Segment Start: Record set

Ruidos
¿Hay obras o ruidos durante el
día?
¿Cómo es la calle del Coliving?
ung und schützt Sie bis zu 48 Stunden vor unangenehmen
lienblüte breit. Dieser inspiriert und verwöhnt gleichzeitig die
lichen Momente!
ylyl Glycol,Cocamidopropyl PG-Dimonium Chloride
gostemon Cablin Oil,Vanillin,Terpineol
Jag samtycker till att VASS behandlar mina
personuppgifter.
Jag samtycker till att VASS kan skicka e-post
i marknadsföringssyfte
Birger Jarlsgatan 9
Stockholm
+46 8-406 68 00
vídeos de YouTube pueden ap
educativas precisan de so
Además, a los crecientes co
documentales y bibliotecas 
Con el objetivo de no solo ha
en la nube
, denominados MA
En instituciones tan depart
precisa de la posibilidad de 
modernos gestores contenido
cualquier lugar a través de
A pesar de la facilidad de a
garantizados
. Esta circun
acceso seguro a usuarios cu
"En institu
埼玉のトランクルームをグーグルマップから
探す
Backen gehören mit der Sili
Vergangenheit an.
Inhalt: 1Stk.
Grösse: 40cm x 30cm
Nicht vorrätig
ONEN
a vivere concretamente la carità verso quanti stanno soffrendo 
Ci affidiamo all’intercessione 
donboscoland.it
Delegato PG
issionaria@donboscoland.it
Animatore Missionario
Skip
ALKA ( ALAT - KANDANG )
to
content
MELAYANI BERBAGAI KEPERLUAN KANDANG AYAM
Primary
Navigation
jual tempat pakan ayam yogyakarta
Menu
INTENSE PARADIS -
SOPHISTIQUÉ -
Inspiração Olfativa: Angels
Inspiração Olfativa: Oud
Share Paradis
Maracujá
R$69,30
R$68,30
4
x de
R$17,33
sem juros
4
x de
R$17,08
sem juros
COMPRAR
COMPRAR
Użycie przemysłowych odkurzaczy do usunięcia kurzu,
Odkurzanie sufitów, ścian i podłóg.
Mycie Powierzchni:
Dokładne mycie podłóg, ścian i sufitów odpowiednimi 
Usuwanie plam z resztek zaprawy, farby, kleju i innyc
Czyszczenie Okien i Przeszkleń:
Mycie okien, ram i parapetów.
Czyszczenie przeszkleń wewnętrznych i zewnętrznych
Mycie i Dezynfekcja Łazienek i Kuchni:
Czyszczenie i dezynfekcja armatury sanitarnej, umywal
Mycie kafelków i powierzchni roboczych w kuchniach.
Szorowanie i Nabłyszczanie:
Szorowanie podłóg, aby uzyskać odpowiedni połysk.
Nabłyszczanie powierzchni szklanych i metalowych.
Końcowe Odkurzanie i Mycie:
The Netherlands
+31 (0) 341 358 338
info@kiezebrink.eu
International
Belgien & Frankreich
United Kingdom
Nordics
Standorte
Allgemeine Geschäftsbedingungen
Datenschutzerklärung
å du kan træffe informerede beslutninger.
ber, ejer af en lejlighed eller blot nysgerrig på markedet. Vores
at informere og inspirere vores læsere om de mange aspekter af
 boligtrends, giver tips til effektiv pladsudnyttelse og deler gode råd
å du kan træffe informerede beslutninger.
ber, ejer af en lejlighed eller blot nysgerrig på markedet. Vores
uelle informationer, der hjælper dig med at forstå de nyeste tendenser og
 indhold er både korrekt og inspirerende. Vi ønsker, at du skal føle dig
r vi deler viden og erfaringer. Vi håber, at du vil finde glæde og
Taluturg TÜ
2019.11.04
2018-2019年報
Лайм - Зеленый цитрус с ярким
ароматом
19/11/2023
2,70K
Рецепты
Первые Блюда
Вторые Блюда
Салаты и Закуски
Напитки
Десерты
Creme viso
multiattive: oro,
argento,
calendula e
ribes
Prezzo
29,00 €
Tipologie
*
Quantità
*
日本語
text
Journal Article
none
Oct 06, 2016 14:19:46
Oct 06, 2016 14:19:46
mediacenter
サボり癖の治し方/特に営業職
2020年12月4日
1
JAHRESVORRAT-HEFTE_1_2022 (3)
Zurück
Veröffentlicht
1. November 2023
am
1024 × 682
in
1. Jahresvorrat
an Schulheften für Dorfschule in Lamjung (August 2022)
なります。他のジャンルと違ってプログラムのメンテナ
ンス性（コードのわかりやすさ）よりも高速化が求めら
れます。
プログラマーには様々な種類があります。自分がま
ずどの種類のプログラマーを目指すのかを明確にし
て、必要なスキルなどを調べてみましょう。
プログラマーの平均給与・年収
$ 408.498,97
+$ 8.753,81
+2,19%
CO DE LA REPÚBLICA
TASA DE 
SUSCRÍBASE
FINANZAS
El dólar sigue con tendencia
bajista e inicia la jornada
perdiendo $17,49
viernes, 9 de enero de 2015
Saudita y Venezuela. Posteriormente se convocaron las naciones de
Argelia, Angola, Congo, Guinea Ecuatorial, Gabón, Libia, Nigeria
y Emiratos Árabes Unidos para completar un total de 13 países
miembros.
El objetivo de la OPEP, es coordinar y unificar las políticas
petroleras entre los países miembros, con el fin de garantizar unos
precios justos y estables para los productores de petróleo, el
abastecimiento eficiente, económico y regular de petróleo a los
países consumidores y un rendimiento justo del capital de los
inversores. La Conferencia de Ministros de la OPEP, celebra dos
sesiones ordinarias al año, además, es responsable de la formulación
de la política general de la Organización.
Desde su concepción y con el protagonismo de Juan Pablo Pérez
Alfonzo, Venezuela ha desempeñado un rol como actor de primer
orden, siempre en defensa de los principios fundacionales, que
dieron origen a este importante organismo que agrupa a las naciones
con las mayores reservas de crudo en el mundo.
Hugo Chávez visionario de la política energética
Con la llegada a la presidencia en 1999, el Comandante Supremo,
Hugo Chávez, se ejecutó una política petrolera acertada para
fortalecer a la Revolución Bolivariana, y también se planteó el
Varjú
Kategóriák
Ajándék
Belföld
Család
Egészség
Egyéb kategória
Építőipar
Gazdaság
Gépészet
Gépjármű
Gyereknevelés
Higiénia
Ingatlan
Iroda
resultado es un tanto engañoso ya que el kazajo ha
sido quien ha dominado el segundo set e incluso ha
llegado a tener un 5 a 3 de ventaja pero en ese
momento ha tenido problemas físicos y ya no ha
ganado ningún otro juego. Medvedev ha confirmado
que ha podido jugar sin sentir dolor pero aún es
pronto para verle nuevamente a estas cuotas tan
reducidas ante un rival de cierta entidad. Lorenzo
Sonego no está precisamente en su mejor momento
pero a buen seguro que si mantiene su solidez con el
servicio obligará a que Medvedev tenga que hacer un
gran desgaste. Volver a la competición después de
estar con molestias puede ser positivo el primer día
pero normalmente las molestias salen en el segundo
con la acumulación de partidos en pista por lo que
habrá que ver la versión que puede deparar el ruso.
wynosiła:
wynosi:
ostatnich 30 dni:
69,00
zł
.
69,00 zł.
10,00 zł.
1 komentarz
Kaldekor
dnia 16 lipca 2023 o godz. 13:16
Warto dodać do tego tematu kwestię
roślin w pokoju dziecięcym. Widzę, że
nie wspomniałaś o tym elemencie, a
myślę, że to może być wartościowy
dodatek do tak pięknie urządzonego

Segment End: Record set

* **Prompt**: Give all of the entries again, word for word.

* **Solution**:
Ruidos
¿Hay obras o ruidos durante el
día?
¿Cómo es la calle del Coliving?
ung und schützt Sie bis zu 48 Stunden vor unangenehmen
lienblüte breit. Dieser inspiriert und verwöhnt gleichzeitig die
lichen Momente!
ylyl Glycol,Cocamidopropyl PG-Dimonium Chloride
gostemon Cablin Oil,Vanillin,Terpineol
Jag samtycker till att VASS behandlar mina
personuppgifter.
Jag samtycker till att VASS kan skicka e-post
i marknadsföringssyfte
Birger Jarlsgatan 9
Stockholm
+46 8-406 68 00
vídeos de YouTube pueden ap
educativas precisan de so
Además, a los crecientes co
documentales y bibliotecas 
Con el objetivo de no solo ha
en la nube
, denominados MA
En instituciones tan depart
precisa de la posibilidad de 
modernos gestores contenido
cualquier lugar a través de
A pesar de la facilidad de a
garantizados
. Esta circun
acceso seguro a usuarios cu
"En institu
埼玉のトランクルームをグーグルマップから
探す
Backen gehören mit der Sili
Vergangenheit an.
Inhalt: 1Stk.
Grösse: 40cm x 30cm
Nicht vorrätig
ONEN
a vivere concretamente la carità verso quanti stanno soffrendo 
Ci affidiamo all’intercessione 
donboscoland.it
Delegato PG
issionaria@donboscoland.it
Animatore Missionario
Skip
ALKA ( ALAT - KANDANG )
to
content
MELAYANI BERBAGAI KEPERLUAN KANDANG AYAM
Primary
Navigation
jual tempat pakan ayam yogyakarta
Menu
INTENSE PARADIS -
SOPHISTIQUÉ -
Inspiração Olfativa: Angels
Inspiração Olfativa: Oud
Share Paradis
Maracujá
R$69,30
R$68,30
4
x de
R$17,33
sem juros
4
x de
R$17,08
sem juros
COMPRAR
COMPRAR
Użycie przemysłowych odkurzaczy do usunięcia kurzu,
Odkurzanie sufitów, ścian i podłóg.
Mycie Powierzchni:
Dokładne mycie podłóg, ścian i sufitów odpowiednimi 
Usuwanie plam z resztek zaprawy, farby, kleju i innyc
Czyszczenie Okien i Przeszkleń:
Mycie okien, ram i parapetów.
Czyszczenie przeszkleń wewnętrznych i zewnętrznych
Mycie i Dezynfekcja Łazienek i Kuchni:
Czyszczenie i dezynfekcja armatury sanitarnej, umywal
Mycie kafelków i powierzchni roboczych w kuchniach.
Szorowanie i Nabłyszczanie:
Szorowanie podłóg, aby uzyskać odpowiedni połysk.
Nabłyszczanie powierzchni szklanych i metalowych.
Końcowe Odkurzanie i Mycie:
The Netherlands
+31 (0) 341 358 338
info@kiezebrink.eu
International
Belgien & Frankreich
United Kingdom
Nordics
Standorte
Allgemeine Geschäftsbedingungen
Datenschutzerklärung
å du kan træffe informerede beslutninger.
ber, ejer af en lejlighed eller blot nysgerrig på markedet. Vores
at informere og inspirere vores læsere om de mange aspekter af
 boligtrends, giver tips til effektiv pladsudnyttelse og deler gode råd
å du kan træffe informerede beslutninger.
ber, ejer af en lejlighed eller blot nysgerrig på markedet. Vores
uelle informationer, der hjælper dig med at forstå de nyeste tendenser og
 indhold er både korrekt og inspirerende. Vi ønsker, at du skal føle dig
r vi deler viden og erfaringer. Vi håber, at du vil finde glæde og
Taluturg TÜ
2019.11.04
2018-2019年報
Лайм - Зеленый цитрус с ярким
ароматом
19/11/2023
2,70K
Рецепты
Первые Блюда
Вторые Блюда
Салаты и Закуски
Напитки
Десерты
Creme viso
multiattive: oro,
argento,
calendula e
ribes
Prezzo
29,00 €
Tipologie
*
Quantità
*
日本語
text
Journal Article
none
Oct 06, 2016 14:19:46
Oct 06, 2016 14:19:46
mediacenter
サボり癖の治し方/特に営業職
2020年12月4日
1
JAHRESVORRAT-HEFTE_1_2022 (3)
Zurück
Veröffentlicht
1. November 2023
am
1024 × 682
in
1. Jahresvorrat
an Schulheften für Dorfschule in Lamjung (August 2022)
なります。他のジャンルと違ってプログラムのメンテナ
ンス性（コードのわかりやすさ）よりも高速化が求めら
れます。
プログラマーには様々な種類があります。自分がま
ずどの種類のプログラマーを目指すのかを明確にし
て、必要なスキルなどを調べてみましょう。
プログラマーの平均給与・年収
$ 408.498,97
+$ 8.753,81
+2,19%
CO DE LA REPÚBLICA
TASA DE 
SUSCRÍBASE
FINANZAS
El dólar sigue con tendencia
bajista e inicia la jornada
perdiendo $17,49
viernes, 9 de enero de 2015
Saudita y Venezuela. Posteriormente se convocaron las naciones de
Argelia, Angola, Congo, Guinea Ecuatorial, Gabón, Libia, Nigeria
y Emiratos Árabes Unidos para completar un total de 13 países
miembros.
El objetivo de la OPEP, es coordinar y unificar las políticas
petroleras entre los países miembros, con el fin de garantizar unos
precios justos y estables para los productores de petróleo, el
abastecimiento eficiente, económico y regular de petróleo a los
países consumidores y un rendimiento justo del capital de los
inversores. La Conferencia de Ministros de la OPEP, celebra dos
sesiones ordinarias al año, además, es responsable de la formulación
de la política general de la Organización.
Desde su concepción y con el protagonismo de Juan Pablo Pérez
Alfonzo, Venezuela ha desempeñado un rol como actor de primer
orden, siempre en defensa de los principios fundacionales, que
dieron origen a este importante organismo que agrupa a las naciones
con las mayores reservas de crudo en el mundo.
Hugo Chávez visionario de la política energética
Con la llegada a la presidencia en 1999, el Comandante Supremo,
Hugo Chávez, se ejecutó una política petrolera acertada para
fortalecer a la Revolución Bolivariana, y también se planteó el
Varjú
Kategóriák
Ajándék
Belföld
Család
Egészség
Egyéb kategória
Építőipar
Gazdaság
Gépészet
Gépjármű
Gyereknevelés
Higiénia
Ingatlan
Iroda
resultado es un tanto engañoso ya que el kazajo ha
sido quien ha dominado el segundo set e incluso ha
llegado a tener un 5 a 3 de ventaja pero en ese
momento ha tenido problemas físicos y ya no ha
ganado ningún otro juego. Medvedev ha confirmado
que ha podido jugar sin sentir dolor pero aún es
pronto para verle nuevamente a estas cuotas tan
reducidas ante un rival de cierta entidad. Lorenzo
Sonego no está precisamente en su mejor momento
pero a buen seguro que si mantiene su solidez con el
servicio obligará a que Medvedev tenga que hacer un
gran desgaste. Volver a la competición después de
estar con molestias puede ser positivo el primer día
pero normalmente las molestias salen en el segundo
con la acumulación de partidos en pista por lo que
habrá que ver la versión que puede deparar el ruso.
wynosiła:
wynosi:
ostatnich 30 dni:
69,00
zł
.
69,00 zł.
10,00 zł.
1 komentarz
Kaldekor
dnia 16 lipca 2023 o godz. 13:16
Warto dodać do tego tematu kwestię
roślin w pokoju dziecięcym. Widzę, że
nie wspomniałaś o tym elemencie, a
myślę, że to może być wartościowy
dodatek do tak pięknie urządzonego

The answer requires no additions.